Metamath Proof Explorer

Theorem unass

Description: Associative law for union of classes.
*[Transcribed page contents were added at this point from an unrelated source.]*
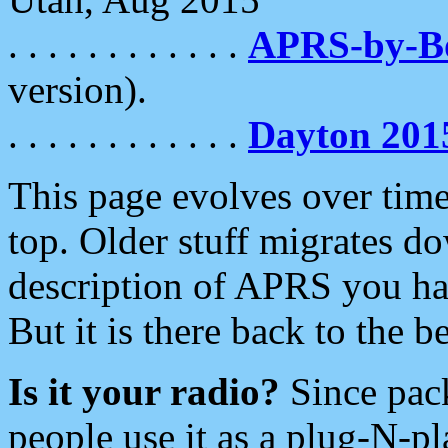
. . . . . . . . . . . .
APRS-by-
version).
. . . . . . . . . . . .
Dayton 201
This page evolves over time.
top. Older stuff migrates d
description of APRS you hav
But it is there back to the 
Is it your radio?
Since pac
people use it as a plug-N-p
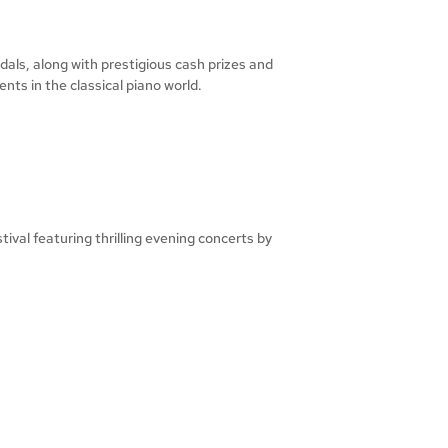
als, along with prestigious cash prizes and
ts in the classical piano world.
val featuring thrilling evening concerts by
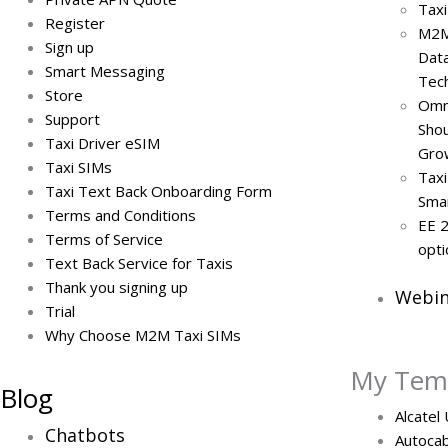
Taxi
Register
M2M
Sign up
Data
Smart Messaging
Tech
Store
Omni
Support
Sho
Taxi Driver eSIM
Gro
Taxi SIMs
Taxi
Taxi Text Back Onboarding Form
Smar
Terms and Conditions
EE 2
Terms of Service
opti
Text Back Service for Taxis
Thank you signing up
Webin
Trial
Why Choose M2M Taxi SIMs
My Tem
Blog
Alcatel
Chatbots
Autocab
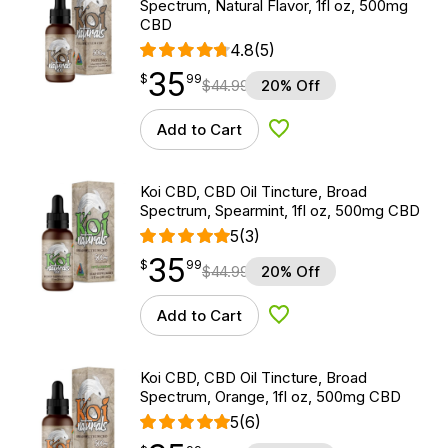
Spectrum, Natural Flavor, 1fl oz, 500mg
CBD
4.8
(5)
35
$
point
35.99
$
99
$
44.99
20% Off
Add to Cart
Add to Wishlist
Koi CBD, CBD Oil Tincture, Broad
Spectrum, Spearmint, 1fl oz, 500mg CBD
5
(3)
35
$
point
35.99
$
99
$
44.99
20% Off
Add to Cart
Add to Wishlist
Koi CBD, CBD Oil Tincture, Broad
Spectrum, Orange, 1fl oz, 500mg CBD
5
(6)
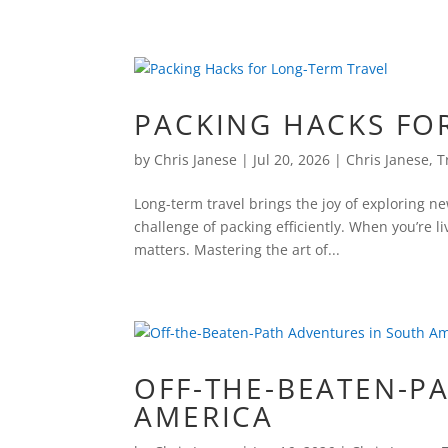
PACKING HACKS FO
by
Chris Janese
|
Jul 20, 2026
|
Chris Janese
,
T
Long-term travel brings the joy of exploring n
challenge of packing efficiently. When you’re l
matters. Mastering the art of...
OFF-THE-BEATEN-P
AMERICA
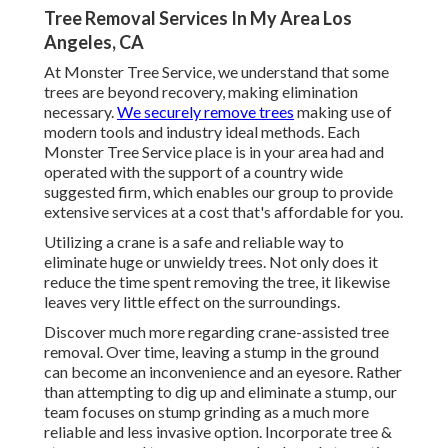
Tree Removal Services In My Area Los
Angeles, CA
At Monster Tree Service, we understand that some
trees are beyond recovery, making elimination
necessary.
We securely remove trees
making use of
modern tools and industry ideal methods. Each
Monster Tree Service place is in your area had and
operated with the support of a country wide
suggested firm, which enables our group to provide
extensive services at a cost that's affordable for you.
Utilizing a crane is a safe and reliable way to
eliminate huge or unwieldy trees. Not only does it
reduce the time spent removing the tree, it likewise
leaves very little effect on the surroundings.
Discover much more regarding
crane-assisted tree
removal
. Over time, leaving a stump in the ground
can become an inconvenience and an eyesore. Rather
than attempting to dig up and eliminate a stump, our
team focuses on stump grinding as a much more
reliable and less invasive option. Incorporate tree &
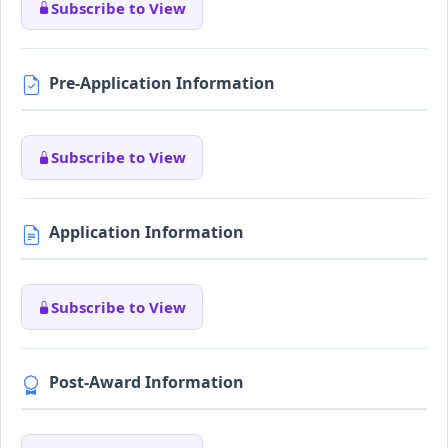
Subscribe to View
Pre-Application Information
Subscribe to View
Application Information
Subscribe to View
Post-Award Information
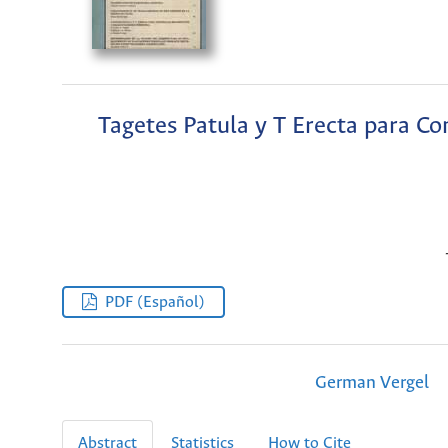
Tagetes Patula y T Erecta para Co
PDF (Español)
German Vergel
Abstract
Statistics
How to Cite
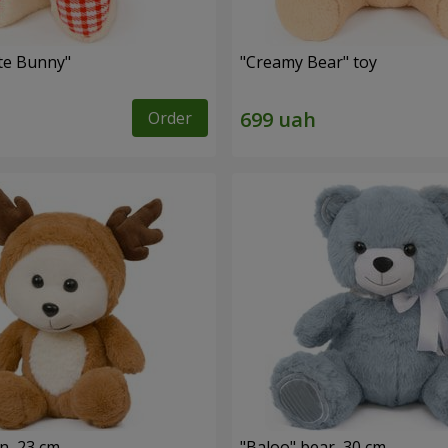
ute Bunny"
"Creamy Bear" toy
Order
n, 23 cm
"Baloo" bear, 30 cm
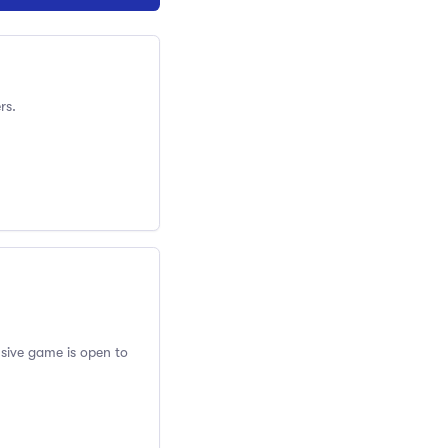
rs.
usive game is open to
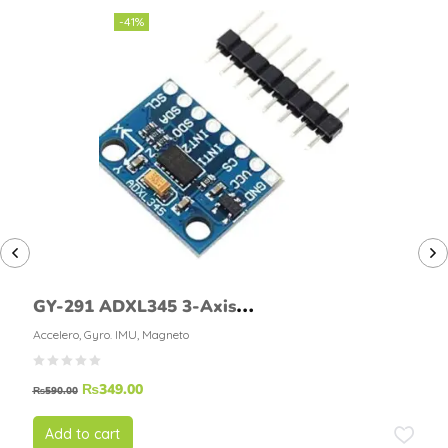
-41%
GY-291 ADXL345 3-Axis
Accelerometer Module
Accelero, Gyro. IMU, Magneto
₨
349.00
₨
590.00
Add to cart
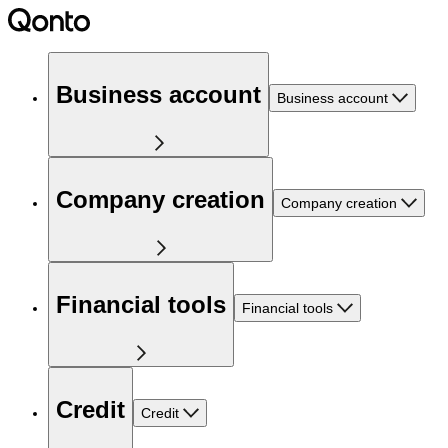
Business account
Business account
Company creation
Company creation
Financial tools
Financial tools
Credit
Credit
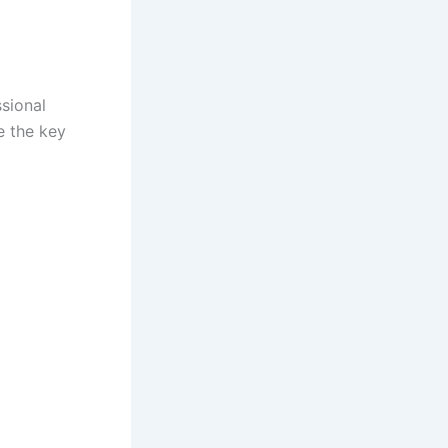
ssional
e the key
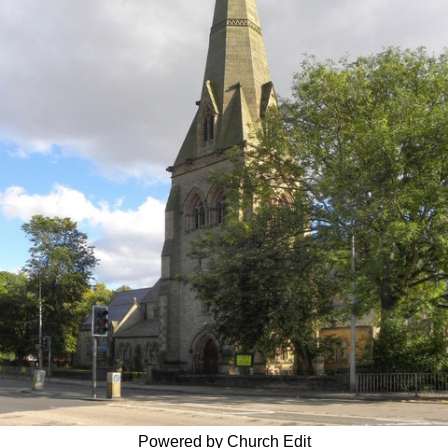
Powered by Church Edit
Exercise 8 of TakeutiZaring p. 17. (Contributed by NM, 3-May-1994) (Proof shortened by Andrew Salmon, 26-Jun-2011)

		Ref	Expression
	Assertion	unass	⊢ ( ( 𝐴 ∪ 𝐵 ) ∪ 𝐶 ) = ( 𝐴 ∪ ( 𝐵 ∪ 𝐶 ) )

Proof

Step	Hyp	Ref	Expression
1		elun	⊢ ( 𝑥 ∈ ( 𝐴 ∪ ( 𝐵 ∪ 𝐶 ) ) ↔ ( 𝑥 ∈ 𝐴 ∨ 𝑥 ∈ ( 𝐵 ∪ 𝐶 ) ) )
2		elun	⊢ ( 𝑥 ∈ ( 𝐵 ∪ 𝐶 ) ↔ ( 𝑥 ∈ 𝐵 ∨ 𝑥 ∈ 𝐶 ) )
3	2	orbi2i	⊢ ( ( 𝑥 ∈ 𝐴 ∨ 𝑥 ∈ ( 𝐵 ∪ 𝐶 ) ) ↔ ( 𝑥 ∈ 𝐴 ∨ ( 𝑥 ∈ 𝐵 ∨ 𝑥 ∈ 𝐶 ) ) )
4		elun	⊢ ( 𝑥 ∈ ( 𝐴 ∪ 𝐵 ) ↔ ( 𝑥 ∈ 𝐴 ∨ 𝑥 ∈ 𝐵 ) )
5	4	orbi1i	⊢ ( ( 𝑥 ∈ ( 𝐴 ∪ 𝐵 ) ∨ 𝑥 ∈ 𝐶 ) ↔ ( ( 𝑥 ∈ 𝐴 ∨ 𝑥 ∈ 𝐵 ) ∨ 𝑥 ∈ 𝐶 ) )
6		orass	⊢ ( ( ( 𝑥 ∈ 𝐴 ∨ 𝑥 ∈ 𝐵 ) ∨ 𝑥 ∈ 𝐶 ) ↔ ( 𝑥 ∈ 𝐴 ∨ ( 𝑥 ∈ 𝐵 ∨ 𝑥 ∈ 𝐶 ) ) )
7	5 6	bitr2i	⊢ ( ( 𝑥 ∈ 𝐴 ∨ ( 𝑥 ∈ 𝐵 ∨ 𝑥 ∈ 𝐶 ) ) ↔ ( 𝑥 ∈ ( 𝐴 ∪ 𝐵 ) ∨ 𝑥 ∈ 𝐶 ) )
8	1 3 7	3bitrri	⊢ ( ( 𝑥 ∈ ( 𝐴 ∪ 𝐵 ) ∨ 𝑥 ∈ 𝐶 ) ↔ 𝑥 ∈ ( 𝐴 ∪ ( 𝐵 ∪ 𝐶 ) ) )
9	8	uneqri	⊢ ( ( 𝐴 ∪ 𝐵 ) ∪ 𝐶 ) = ( 𝐴 ∪ ( 𝐵 ∪ 𝐶 ) )